2. Locate 2nd argument and say how it is supposed to go.

Within his second meditation Descartes seeks “to save himself from the general seas of skepticism ” (Blackburn, 1999, p 20). In other words he attempts to limit the all-consuming spread of doubt brought about by the evil demon hypothesis. Descartes holds that the Cogito argument establishes this point of certainty, this belief he can be certain is true, even if he is dreaming, or God or an evil demon is trying to deceive him as fully as possible. To be more specific “Cogito, ergo sum,” translates to “I think, therefore I am,” (Blackburn, 1999, p 20) and this forms the basis of Descartes belief in the certainty that if nothing else, he exists. Following this conclusion Descartes then argues that our clearest perception of ourselves is of ourselves as thinking things. In this paper I will aim to analyze the above two arguments.

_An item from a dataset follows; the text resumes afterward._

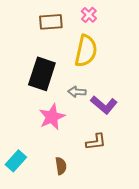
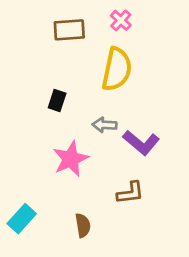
black rectangle: (42, 74) -> (57, 100), size x0.5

The cogito argument is located in the second paragraph of the meditation. Descartes wonders if the doubt can extend even to his own existence. But discovers that even reverting back to the evil demon hypothesis, if he is deceiving me I must exist in order to be deceived. Thus he states “I am, I exist, is necessarily true, every time I express it or conceive it in my own mind.” So the premise follows that whenever I am thinking, I will have clear and distinct perception that I am thinking. So Descartes does not claim to know he has existed through time, but only that he exists at the moment of the thought, for the evil demon could have planted false memories. The proposition I am, I exist, doesn’t rely on the idea that he is assured that he thinks. He has the view that thinking is self-intimating and all thinking is fully available to consciousness. He also has to defend against the proposition that ‘I think, therefore I am,’ is privileged over for example a proposition ‘I breathe, therefore I am’ or ‘I walk, therefore I am.’ It seems Descartes believes that while the evil demon can make me think falsely that I breathe and walk, but when thinking thoughts that I am aware that I am thinking, I can be confident that I exist.

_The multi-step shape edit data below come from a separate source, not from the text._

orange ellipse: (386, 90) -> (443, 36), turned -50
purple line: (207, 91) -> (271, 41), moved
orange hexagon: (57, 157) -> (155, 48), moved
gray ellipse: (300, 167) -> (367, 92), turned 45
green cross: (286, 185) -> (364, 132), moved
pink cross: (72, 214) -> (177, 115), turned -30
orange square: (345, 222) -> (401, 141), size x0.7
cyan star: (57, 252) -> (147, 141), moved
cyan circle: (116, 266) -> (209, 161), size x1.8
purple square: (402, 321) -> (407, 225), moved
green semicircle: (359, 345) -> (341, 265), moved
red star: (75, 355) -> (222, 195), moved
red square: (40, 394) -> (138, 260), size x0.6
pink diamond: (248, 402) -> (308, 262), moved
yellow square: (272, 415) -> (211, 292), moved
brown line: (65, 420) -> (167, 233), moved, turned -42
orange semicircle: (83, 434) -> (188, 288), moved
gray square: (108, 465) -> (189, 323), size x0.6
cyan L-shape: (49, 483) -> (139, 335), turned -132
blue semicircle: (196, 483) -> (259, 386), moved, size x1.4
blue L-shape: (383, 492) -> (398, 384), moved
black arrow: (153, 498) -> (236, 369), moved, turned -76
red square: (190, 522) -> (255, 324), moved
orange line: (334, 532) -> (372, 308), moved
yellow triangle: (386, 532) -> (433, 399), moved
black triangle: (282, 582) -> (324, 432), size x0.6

The point is that it is impossible to doubt the truth of the proposition that ‘I exist’, when one thinks it.

So now whilst Descartes is faced with the question ‘but what kind of thinking thing am I?’ This leads me to his second argument which begins in fourth paragraph. Descartes divides up the faculties of the mind into three parts: sensation, perception and imagination. Descartes uses that wax to illustrate that what is essential to the wax is any properties, which I cannot think away, for he looses the top three faculties to the evil demon. Descartes argues that it is the contribution of ones own intellect, of ones understanding or conception, which leads to the inference or idea of the wax. Thinking is my understanding of and response to my perceptions, that it is conception and rationality that will help him off his rock. Thus the idea of clear and distinct perception of conception is assumed and it is this Descartes argue that will help him off his rock. But because Descartes can only count of this perception, he returns to that fact that the only thing he can really know about himself is that he exists as a thinking being.

So in conclusion Descartes through the cogito argument manages to stop the spread of doubt, however in his second argument he is unable to discover any more of himself than that he existed as a thinking thing.